------ SUPPLIED RECORDS

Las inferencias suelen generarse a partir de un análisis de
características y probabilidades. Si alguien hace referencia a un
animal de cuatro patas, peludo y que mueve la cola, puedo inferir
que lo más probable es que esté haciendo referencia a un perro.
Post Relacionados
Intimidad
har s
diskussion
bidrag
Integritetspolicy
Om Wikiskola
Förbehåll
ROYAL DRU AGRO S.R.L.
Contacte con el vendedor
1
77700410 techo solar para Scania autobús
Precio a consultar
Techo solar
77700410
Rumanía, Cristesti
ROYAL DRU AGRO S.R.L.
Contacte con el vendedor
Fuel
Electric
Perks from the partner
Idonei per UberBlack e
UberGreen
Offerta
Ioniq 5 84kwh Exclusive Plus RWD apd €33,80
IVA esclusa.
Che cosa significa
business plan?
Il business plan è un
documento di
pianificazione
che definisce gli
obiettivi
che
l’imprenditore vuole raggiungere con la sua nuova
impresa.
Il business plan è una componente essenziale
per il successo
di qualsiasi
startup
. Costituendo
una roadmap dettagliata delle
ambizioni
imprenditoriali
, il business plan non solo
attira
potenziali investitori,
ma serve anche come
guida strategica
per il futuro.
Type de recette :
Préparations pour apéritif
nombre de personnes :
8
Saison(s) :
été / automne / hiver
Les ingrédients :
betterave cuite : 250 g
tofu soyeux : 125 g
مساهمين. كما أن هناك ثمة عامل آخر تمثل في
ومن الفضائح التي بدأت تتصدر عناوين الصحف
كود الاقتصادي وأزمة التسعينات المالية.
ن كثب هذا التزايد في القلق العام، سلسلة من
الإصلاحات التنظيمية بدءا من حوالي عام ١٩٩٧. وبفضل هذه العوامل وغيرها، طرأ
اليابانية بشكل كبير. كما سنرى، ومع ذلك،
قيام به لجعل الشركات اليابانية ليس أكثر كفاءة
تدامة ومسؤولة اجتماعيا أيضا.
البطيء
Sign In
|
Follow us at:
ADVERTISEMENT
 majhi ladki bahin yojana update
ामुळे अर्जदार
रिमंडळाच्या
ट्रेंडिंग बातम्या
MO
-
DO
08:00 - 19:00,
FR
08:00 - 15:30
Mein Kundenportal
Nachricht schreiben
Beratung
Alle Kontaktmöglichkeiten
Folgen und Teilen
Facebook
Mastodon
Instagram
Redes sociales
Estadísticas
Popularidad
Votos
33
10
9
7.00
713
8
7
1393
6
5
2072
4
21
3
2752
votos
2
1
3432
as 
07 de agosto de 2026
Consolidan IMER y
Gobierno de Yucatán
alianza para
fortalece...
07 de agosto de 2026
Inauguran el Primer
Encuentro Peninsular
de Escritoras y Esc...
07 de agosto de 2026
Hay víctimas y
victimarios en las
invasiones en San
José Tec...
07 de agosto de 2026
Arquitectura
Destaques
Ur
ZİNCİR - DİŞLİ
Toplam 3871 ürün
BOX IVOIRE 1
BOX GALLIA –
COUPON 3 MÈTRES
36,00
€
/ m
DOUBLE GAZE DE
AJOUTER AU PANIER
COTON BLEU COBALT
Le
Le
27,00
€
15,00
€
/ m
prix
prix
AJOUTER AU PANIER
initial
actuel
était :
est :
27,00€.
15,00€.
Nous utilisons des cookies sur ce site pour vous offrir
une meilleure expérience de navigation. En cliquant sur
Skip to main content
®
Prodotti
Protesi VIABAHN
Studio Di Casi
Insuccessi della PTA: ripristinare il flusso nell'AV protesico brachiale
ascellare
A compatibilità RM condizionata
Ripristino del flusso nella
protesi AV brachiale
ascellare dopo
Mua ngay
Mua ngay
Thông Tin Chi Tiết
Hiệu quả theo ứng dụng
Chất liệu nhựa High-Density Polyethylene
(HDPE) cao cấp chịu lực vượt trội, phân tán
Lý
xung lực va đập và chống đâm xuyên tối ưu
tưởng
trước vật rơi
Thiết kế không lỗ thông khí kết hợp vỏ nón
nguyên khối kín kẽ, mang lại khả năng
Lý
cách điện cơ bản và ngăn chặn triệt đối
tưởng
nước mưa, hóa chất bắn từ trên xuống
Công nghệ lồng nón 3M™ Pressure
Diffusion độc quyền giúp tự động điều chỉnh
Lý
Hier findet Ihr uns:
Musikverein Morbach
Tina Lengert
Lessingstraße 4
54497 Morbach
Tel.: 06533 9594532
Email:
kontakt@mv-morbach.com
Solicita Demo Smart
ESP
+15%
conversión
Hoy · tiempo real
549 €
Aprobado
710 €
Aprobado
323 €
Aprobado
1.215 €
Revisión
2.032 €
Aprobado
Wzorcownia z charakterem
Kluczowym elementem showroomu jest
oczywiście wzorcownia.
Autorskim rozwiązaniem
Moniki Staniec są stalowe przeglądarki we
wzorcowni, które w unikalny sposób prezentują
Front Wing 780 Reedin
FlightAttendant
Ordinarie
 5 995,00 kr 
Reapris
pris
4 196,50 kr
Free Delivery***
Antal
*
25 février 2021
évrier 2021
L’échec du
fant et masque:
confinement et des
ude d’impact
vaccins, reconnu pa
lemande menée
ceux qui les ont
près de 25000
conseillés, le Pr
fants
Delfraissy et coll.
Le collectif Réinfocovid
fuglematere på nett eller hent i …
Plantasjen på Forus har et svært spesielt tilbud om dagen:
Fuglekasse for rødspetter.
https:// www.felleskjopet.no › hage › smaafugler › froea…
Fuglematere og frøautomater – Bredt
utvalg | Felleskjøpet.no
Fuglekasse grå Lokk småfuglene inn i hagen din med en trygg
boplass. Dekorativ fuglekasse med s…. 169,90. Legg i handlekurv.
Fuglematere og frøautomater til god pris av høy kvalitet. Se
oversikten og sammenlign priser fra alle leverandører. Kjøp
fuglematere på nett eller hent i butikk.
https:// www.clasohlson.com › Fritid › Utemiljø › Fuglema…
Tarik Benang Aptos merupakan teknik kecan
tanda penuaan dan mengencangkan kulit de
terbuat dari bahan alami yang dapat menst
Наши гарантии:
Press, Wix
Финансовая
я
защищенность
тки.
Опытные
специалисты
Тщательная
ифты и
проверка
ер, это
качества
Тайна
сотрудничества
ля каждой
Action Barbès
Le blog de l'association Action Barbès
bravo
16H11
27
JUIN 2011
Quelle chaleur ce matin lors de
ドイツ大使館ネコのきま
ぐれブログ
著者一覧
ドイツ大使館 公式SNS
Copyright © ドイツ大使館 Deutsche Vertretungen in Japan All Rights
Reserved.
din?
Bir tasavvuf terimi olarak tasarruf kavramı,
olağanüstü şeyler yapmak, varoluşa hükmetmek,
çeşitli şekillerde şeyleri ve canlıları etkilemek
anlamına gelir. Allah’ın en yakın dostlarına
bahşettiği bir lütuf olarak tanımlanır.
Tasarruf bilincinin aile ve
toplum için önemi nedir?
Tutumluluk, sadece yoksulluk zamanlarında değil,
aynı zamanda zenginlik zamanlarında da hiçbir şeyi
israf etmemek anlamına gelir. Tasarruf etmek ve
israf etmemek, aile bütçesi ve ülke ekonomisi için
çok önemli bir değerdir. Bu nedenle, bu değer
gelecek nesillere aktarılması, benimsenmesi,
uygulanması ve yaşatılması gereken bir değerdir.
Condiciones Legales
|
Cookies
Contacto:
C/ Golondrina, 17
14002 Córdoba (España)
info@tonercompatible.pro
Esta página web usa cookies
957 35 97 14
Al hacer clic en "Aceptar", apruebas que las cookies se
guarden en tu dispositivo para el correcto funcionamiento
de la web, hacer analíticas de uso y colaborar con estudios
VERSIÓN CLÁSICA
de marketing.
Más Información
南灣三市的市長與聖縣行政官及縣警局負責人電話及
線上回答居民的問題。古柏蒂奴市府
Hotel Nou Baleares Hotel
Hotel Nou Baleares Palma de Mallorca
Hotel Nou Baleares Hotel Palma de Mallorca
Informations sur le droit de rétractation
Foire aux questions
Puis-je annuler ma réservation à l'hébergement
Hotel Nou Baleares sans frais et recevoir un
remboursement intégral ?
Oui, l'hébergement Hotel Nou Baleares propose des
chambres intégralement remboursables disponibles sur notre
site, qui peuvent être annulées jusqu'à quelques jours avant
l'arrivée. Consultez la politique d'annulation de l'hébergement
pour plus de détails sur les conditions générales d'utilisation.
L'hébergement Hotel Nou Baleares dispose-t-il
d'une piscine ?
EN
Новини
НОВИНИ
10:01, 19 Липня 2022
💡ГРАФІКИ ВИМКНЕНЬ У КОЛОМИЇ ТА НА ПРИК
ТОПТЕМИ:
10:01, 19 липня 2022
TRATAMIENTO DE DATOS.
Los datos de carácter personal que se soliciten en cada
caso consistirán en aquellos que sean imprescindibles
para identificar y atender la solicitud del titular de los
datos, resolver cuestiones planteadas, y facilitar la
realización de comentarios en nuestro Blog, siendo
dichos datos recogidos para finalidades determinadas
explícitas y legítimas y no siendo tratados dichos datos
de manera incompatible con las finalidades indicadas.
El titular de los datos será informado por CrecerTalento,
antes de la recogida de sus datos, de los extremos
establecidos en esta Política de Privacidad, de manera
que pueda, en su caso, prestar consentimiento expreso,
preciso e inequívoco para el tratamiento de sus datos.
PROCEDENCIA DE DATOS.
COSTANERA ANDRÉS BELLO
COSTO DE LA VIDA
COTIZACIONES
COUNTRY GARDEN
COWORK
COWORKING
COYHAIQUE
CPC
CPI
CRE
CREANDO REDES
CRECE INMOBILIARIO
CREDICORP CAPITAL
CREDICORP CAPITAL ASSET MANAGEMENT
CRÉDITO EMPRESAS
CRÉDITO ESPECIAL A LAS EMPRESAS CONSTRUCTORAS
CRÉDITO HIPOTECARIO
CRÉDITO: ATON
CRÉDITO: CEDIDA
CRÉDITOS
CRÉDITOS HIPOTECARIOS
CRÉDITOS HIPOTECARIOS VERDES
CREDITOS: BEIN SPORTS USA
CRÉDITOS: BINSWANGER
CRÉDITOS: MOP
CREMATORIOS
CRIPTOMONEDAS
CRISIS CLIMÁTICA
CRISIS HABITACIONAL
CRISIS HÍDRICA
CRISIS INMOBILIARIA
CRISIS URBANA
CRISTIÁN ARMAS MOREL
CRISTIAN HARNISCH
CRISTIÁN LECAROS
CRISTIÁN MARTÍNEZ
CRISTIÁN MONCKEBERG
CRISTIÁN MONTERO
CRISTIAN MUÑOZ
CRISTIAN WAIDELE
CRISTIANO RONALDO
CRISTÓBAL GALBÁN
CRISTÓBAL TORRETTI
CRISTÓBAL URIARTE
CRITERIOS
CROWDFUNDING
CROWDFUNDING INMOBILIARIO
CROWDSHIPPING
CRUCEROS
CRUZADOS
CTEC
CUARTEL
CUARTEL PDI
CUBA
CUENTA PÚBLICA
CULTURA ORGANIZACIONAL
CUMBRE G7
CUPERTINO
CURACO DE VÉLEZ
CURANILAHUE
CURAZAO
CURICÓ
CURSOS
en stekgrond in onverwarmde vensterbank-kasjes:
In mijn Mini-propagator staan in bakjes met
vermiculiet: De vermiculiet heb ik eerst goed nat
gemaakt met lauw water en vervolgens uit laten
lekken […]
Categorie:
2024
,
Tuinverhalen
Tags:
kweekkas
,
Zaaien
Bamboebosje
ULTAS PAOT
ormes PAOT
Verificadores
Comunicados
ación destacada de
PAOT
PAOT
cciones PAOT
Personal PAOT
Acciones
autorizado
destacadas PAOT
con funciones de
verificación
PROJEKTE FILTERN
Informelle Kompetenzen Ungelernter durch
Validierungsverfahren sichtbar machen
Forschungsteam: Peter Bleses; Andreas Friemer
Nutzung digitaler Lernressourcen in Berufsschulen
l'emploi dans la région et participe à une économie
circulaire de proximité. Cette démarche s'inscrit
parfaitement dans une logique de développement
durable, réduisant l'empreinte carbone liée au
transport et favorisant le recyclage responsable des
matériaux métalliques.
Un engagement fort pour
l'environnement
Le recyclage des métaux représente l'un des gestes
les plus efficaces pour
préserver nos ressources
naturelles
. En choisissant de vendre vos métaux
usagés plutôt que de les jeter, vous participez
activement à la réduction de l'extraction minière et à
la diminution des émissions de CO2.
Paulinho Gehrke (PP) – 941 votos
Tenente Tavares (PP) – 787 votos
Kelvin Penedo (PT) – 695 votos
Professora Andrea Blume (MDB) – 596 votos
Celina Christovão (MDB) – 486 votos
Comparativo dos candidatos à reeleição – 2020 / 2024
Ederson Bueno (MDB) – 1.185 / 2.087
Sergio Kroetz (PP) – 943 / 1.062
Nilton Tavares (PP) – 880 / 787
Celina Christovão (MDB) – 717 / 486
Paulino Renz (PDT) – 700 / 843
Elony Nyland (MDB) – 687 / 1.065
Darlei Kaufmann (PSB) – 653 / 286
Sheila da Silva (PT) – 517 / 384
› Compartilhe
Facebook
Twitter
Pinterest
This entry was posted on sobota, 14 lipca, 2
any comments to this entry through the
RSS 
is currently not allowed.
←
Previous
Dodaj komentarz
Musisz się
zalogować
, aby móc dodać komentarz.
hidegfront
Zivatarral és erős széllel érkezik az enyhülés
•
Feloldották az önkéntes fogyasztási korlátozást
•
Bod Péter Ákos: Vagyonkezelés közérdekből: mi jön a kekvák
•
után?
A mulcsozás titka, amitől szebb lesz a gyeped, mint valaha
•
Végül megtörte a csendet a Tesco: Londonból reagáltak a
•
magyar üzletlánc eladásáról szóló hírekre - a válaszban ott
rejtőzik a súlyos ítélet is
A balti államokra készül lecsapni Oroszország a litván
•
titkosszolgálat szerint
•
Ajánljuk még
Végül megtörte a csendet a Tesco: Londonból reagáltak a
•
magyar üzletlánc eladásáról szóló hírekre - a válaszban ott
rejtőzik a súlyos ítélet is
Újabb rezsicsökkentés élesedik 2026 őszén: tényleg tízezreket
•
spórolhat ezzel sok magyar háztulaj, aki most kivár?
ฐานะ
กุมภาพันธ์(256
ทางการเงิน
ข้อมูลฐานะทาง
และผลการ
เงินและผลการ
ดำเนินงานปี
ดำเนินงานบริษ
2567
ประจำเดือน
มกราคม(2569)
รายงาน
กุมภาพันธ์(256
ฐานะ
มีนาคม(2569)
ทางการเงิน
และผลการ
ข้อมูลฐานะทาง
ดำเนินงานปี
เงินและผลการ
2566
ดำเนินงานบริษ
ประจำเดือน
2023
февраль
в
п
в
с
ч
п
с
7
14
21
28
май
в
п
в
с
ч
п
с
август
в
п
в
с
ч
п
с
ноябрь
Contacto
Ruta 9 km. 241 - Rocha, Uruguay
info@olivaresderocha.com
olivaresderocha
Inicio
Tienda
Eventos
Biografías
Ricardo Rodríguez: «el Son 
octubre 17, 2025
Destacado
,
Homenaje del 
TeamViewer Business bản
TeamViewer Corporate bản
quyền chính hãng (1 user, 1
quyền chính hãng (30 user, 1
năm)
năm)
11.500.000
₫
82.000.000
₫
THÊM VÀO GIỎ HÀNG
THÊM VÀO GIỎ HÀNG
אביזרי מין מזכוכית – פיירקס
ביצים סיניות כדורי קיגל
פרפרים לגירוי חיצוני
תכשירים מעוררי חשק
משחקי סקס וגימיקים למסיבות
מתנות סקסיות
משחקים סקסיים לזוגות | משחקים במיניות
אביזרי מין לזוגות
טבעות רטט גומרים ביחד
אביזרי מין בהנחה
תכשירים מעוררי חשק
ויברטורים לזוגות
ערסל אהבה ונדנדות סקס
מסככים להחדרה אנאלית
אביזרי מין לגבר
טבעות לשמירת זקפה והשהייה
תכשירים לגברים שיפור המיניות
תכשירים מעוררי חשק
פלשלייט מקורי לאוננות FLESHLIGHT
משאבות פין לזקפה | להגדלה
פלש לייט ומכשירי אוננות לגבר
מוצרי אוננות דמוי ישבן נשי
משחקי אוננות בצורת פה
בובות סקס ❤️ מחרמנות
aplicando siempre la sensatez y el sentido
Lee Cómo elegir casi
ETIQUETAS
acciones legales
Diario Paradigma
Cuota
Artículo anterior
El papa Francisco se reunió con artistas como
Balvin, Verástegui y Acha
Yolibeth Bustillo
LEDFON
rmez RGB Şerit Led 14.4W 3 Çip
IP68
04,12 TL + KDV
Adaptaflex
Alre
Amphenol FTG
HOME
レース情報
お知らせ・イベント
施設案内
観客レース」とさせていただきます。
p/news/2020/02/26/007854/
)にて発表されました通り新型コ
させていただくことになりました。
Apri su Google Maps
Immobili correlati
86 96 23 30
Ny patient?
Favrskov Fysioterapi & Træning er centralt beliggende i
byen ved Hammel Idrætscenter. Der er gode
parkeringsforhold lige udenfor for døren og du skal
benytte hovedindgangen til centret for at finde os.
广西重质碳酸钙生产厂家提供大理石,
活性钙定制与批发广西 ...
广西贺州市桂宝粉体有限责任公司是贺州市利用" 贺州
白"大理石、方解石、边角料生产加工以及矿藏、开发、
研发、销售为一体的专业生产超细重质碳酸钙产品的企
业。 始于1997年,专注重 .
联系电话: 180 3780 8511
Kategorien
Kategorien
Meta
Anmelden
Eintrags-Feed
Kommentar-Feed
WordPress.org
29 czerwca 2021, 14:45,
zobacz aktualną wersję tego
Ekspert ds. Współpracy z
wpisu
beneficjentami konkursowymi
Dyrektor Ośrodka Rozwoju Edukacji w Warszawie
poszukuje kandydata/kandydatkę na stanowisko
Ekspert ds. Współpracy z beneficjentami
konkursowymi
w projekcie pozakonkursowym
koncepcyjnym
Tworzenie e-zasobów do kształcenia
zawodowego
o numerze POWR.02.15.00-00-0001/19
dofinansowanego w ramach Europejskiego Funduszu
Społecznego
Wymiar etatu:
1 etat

------------

**WHAT IS BEING ASKED:** Take the lines above from the one containing "มีนาคม(2569)" to the one containing "byen ved Hammel Idrætscenter. Der er gode" and retype them exactly, both ends included, with nothing added.

**THE ANSWER:**
มีนาคม(2569)
ทางการเงิน
และผลการ
ข้อมูลฐานะทาง
ดำเนินงานปี
เงินและผลการ
2566
ดำเนินงานบริษ
ประจำเดือน
2023
февраль
в
п
в
с
ч
п
с
7
14
21
28
май
в
п
в
с
ч
п
с
август
в
п
в
с
ч
п
с
ноябрь
Contacto
Ruta 9 km. 241 - Rocha, Uruguay
info@olivaresderocha.com
olivaresderocha
Inicio
Tienda
Eventos
Biografías
Ricardo Rodríguez: «el Son 
octubre 17, 2025
Destacado
,
Homenaje del 
TeamViewer Business bản
TeamViewer Corporate bản
quyền chính hãng (1 user, 1
quyền chính hãng (30 user, 1
năm)
năm)
11.500.000
₫
82.000.000
₫
THÊM VÀO GIỎ HÀNG
THÊM VÀO GIỎ HÀNG
אביזרי מין מזכוכית – פיירקס
ביצים סיניות כדורי קיגל
פרפרים לגירוי חיצוני
תכשירים מעוררי חשק
משחקי סקס וגימיקים למסיבות
מתנות סקסיות
משחקים סקסיים לזוגות | משחקים במיניות
אביזרי מין לזוגות
טבעות רטט גומרים ביחד
אביזרי מין בהנחה
תכשירים מעוררי חשק
ויברטורים לזוגות
ערסל אהבה ונדנדות סקס
מסככים להחדרה אנאלית
אביזרי מין לגבר
טבעות לשמירת זקפה והשהייה
תכשירים לגברים שיפור המיניות
תכשירים מעוררי חשק
פלשלייט מקורי לאוננות FLESHLIGHT
משאבות פין לזקפה | להגדלה
פלש לייט ומכשירי אוננות לגבר
מוצרי אוננות דמוי ישבן נשי
משחקי אוננות בצורת פה
בובות סקס ❤️ מחרמנות
aplicando siempre la sensatez y el sentido
Lee Cómo elegir casi
ETIQUETAS
acciones legales
Diario Paradigma
Cuota
Artículo anterior
El papa Francisco se reunió con artistas como
Balvin, Verástegui y Acha
Yolibeth Bustillo
LEDFON
rmez RGB Şerit Led 14.4W 3 Çip
IP68
04,12 TL + KDV
Adaptaflex
Alre
Amphenol FTG
HOME
レース情報
お知らせ・イベント
施設案内
観客レース」とさせていただきます。
p/news/2020/02/26/007854/
)にて発表されました通り新型コ
させていただくことになりました。
Apri su Google Maps
Immobili correlati
86 96 23 30
Ny patient?
Favrskov Fysioterapi & Træning er centralt beliggende i
byen ved Hammel Idrætscenter. Der er gode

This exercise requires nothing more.